**Material shown:**
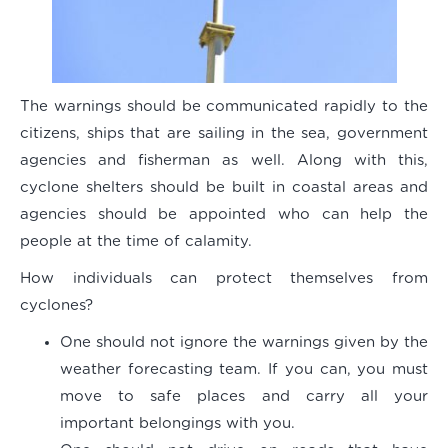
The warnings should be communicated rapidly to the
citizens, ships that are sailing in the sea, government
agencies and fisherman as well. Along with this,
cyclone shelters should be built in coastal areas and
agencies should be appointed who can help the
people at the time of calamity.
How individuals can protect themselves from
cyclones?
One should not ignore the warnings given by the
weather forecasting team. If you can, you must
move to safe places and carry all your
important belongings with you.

* * *

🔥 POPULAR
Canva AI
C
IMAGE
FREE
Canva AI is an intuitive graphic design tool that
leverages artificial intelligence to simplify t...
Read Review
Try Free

...

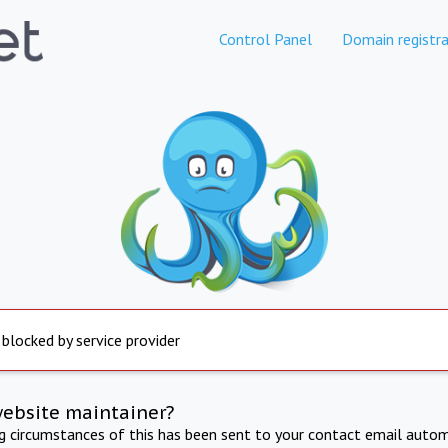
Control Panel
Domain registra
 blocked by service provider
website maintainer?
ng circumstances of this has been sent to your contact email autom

**What you are asked to do:** Search the listing above for the lines with "move to safe places and carry all your" and "important belongings with you.", then output those lines and all lines between them exactly.

**Exercise result:**
move to safe places and carry all your
important belongings with you.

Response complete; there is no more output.